EXERCISE INSTRUCTIONS →
The answer is the data repeated in full, with no pictures included.

Stored data entries
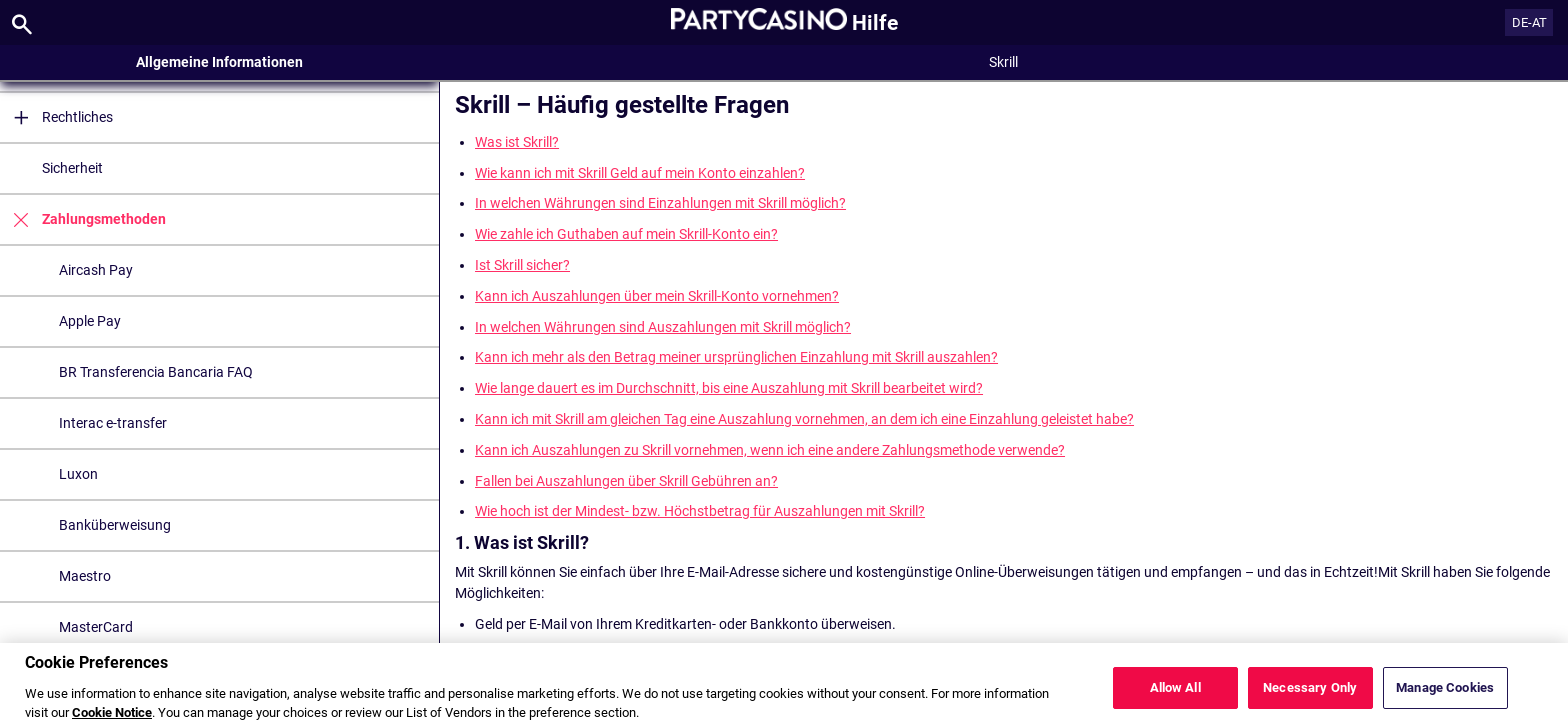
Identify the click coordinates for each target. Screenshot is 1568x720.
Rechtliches (56, 117)
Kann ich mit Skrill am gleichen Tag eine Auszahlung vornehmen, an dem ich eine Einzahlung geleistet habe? (804, 419)
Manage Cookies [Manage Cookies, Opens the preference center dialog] (1445, 696)
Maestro (85, 576)
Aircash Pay (96, 270)
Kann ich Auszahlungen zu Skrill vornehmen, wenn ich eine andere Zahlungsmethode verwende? (770, 450)
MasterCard (96, 627)
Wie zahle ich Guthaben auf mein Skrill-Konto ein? (626, 234)
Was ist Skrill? (517, 142)
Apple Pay (90, 321)
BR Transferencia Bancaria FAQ (156, 372)
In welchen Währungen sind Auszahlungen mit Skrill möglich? (663, 327)
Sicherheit (72, 168)
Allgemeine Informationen (219, 62)
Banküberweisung (115, 525)
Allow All (1175, 696)
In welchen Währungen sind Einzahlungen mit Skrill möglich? (660, 203)
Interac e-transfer (113, 423)
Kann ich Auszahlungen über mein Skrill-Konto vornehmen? (657, 296)
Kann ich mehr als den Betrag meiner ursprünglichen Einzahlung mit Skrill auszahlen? (736, 357)
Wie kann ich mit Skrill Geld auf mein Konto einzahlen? (640, 173)
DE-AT (1529, 22)
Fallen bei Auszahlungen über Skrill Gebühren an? (626, 481)
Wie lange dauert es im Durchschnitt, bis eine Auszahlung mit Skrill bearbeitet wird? (729, 388)
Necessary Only (1310, 696)
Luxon (78, 474)
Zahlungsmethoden (83, 219)
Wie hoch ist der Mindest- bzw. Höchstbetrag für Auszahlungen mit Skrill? (700, 511)
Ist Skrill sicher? (522, 265)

COMPLETED TASK →
Identify the click coordinates for each target. Screenshot is 1568x720.
Rechtliches (56, 117)
Kann ich mit Skrill am gleichen Tag eine Auszahlung vornehmen, an dem ich eine Einzahlung geleistet habe? (804, 419)
Manage Cookies [Manage Cookies, Opens the preference center dialog] (1445, 696)
Maestro (85, 576)
Aircash Pay (96, 270)
Kann ich Auszahlungen zu Skrill vornehmen, wenn ich eine andere Zahlungsmethode verwende? (770, 450)
MasterCard (96, 627)
Wie zahle ich Guthaben auf mein Skrill-Konto ein? (626, 234)
Was ist Skrill? (517, 142)
Apple Pay (90, 321)
BR Transferencia Bancaria FAQ (156, 372)
In welchen Währungen sind Auszahlungen mit Skrill möglich? (663, 327)
Sicherheit (72, 168)
Allgemeine Informationen (219, 62)
Banküberweisung (115, 525)
Allow All (1175, 696)
In welchen Währungen sind Einzahlungen mit Skrill möglich? (660, 203)
Interac e-transfer (113, 423)
Kann ich Auszahlungen über mein Skrill-Konto vornehmen? (657, 296)
Kann ich mehr als den Betrag meiner ursprünglichen Einzahlung mit Skrill auszahlen? (736, 357)
Wie kann ich mit Skrill Geld auf mein Konto einzahlen? (640, 173)
DE-AT (1529, 22)
Fallen bei Auszahlungen über Skrill Gebühren an? (626, 481)
Wie lange dauert es im Durchschnitt, bis eine Auszahlung mit Skrill bearbeitet wird? (729, 388)
Necessary Only (1310, 696)
Luxon (78, 474)
Zahlungsmethoden (83, 219)
Wie hoch ist der Mindest- bzw. Höchstbetrag für Auszahlungen mit Skrill? (700, 511)
Ist Skrill sicher? (522, 265)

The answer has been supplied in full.